I also made some really nice socks for my daughter but I can't show you those. 


I put them away in a safe place so she wouldn't find them in case she came over and started looking around my sewing room and I can't find them anywhere.


Not anywhere. 


I do this all the time before Christmas, hide things away and then end up hiding things only from myself. I have torn the place apart this morning and all I can say is that they must be in a really safe place.


Busy day today, will have another go later.


I have yet more marking to do and am on alert for the mailman. My daughter is having trouble finding a snow suit for the baby - she is a size 2 at top and a size 3 at the bottom (see how young this nonsense starts?) that is warm enough.


So I have volunteered to "whip one up" and am waiting on patterns from both Jalie and MacPhee Workshops so I can get started. Which ever one comes first is the one I am cutting.


In the meantime the Case of the Missing Christmas Socks is going to bug me.

Monday, December 29, 2008

Knitting














  




















I am not a great knitter but I do enjoy it.

Unlike sewing which is a pretty obvious activity to people, you can maintain some level of creative output during social times, my entire family are mega conversationalists, myself at the front of the line, without appearing too distracted if you knit while you talk.

I started this holiday season struggling in quiet desperation with Lopi yarn. Lopi is made in Iceland from I assume Icelandic sheep and logic would
suggest that anything knit from Lopi yarn would be warm, which in Nova Scotia in winter is generally a good thing. The trouble with Lopi yarn however is that it is about as bouncy and flexible as steel wool (poor cold, tough sheep) so having invested in a fair bunch of this stuff I have knit and unknitted 3 whole sweaters of the same yarn this year, all because each product was rejected by the recipient as being too stiff, tight and uncomfortable. ( I sew for myself, knit for other people). These were 3 sweaters that I completely unraveled and started again, mainly because I am as stubborn and as stiff about somethings, like wasting money, as an Icelandic sheep.

Finally I found these great free designs from Norway and a simple pattern for a garter stitch dog walking jacket for my daughter. Finally I was able to make something that had some stretch to it with this yarn and she loved the sweater, as rough and rustic as it is. And most importantly that Lopi is now of my house.

With a few remaining balls of Lopi I also made some felted mitts, that in Lopi are Arctic duty warm and completely wind and water proof.

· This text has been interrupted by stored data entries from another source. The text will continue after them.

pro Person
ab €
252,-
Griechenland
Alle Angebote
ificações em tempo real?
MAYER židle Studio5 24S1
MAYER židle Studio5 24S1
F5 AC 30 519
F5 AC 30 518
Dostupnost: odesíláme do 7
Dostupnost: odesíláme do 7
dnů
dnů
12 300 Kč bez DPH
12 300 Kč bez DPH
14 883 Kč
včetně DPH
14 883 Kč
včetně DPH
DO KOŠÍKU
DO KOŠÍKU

I actually enjoy making felted mitts, because the felting, which I do by hand, sometimes even in my nightly bath, is fun and all your knitting mistakes disappear. For those of you who haven't done it yet, felted mitts are knit large and then scrubbed in hot water until they matt and shrink. The blue pair here (knit in a lighter worsted weight here and not so steel like) is a before and after.

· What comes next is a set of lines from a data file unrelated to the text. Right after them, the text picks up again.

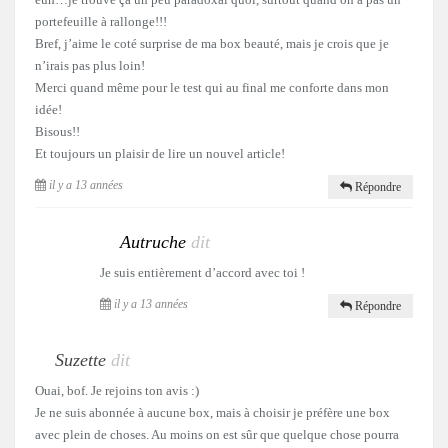
portefeuille à rallonge!!!
Bref, j’aime le coté surprise de ma box beauté, mais je crois que je
n’irais pas plus loin!
Merci quand même pour le test qui au final me conforte dans mon
idée!
Bisous!!
Et toujours un plaisir de lire un nouvel article!
il y a 13 années
Répondre
Autruche
dit
Je suis entièrement d’accord avec toi !
il y a 13 années
Répondre
Suzette
dit
Ouai, bof. Je rejoins ton avis :)
Je ne suis abonnée à aucune box, mais à choisir je préfère une box
avec plein de choses. Au moins on est sûr que quelque chose pourra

I should emphasize, in case anyone thinks I know what I am doing, that it is very, very important to establish that the yarn is all wool before you start this. I had a lovely mystery wool pair made for my son and I spent the 24th of December locked in the bathroom scrubbing away in boiling water to try and make those suckers shrink. To cut to the punch line 30% silk yarn will not shrink. At all. However my Dr. Seuss mitts were great for comic relief Christmas morning and my belief has always been that any cause that produces a laugh is not totally lost.

Since then I have been knitting a compensation pair from some real 100% wool, but do suspect that I will run out of this unique yarn 75% of the way through the second mitt.

As a knitter my success rate is fairly consistent.

Another reason to enforce some quality sewing time tomorrow.